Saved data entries
□ □ □ □

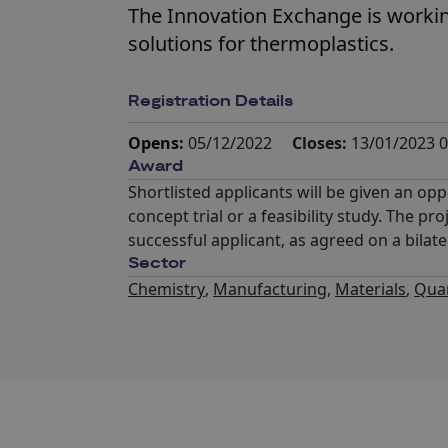
The Innovation Exchange is workin
solutions for thermoplastics.
Registration Details
Opens:
05/12/2022
Closes:
13/01/2023 0
Award
Shortlisted applicants will be given an oppo
concept trial or a feasibility study. The 
successful applicant, as agreed on a bilate
Sector
Chemistry
,
Manufacturing
,
Materials
,
Qua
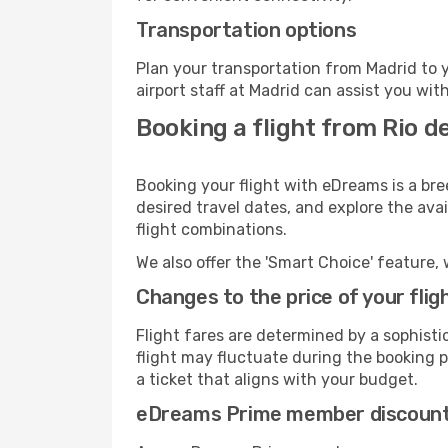
Transportation options
Plan your transportation from Madrid to 
airport staff at Madrid can assist you wit
Booking a flight from Rio d
Booking your flight with eDreams is a bre
desired travel dates, and explore the ava
flight combinations.
We also offer the 'Smart Choice' feature, 
Changes to the price of your flig
Flight fares are determined by a sophisti
flight may fluctuate during the booking pr
a ticket that aligns with your budget.
eDreams Prime member discoun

□ □ □ □

Directions for this task.
On how many lines above does the word "eDreams" appear? Only the number should be given.

Finished exercise.
2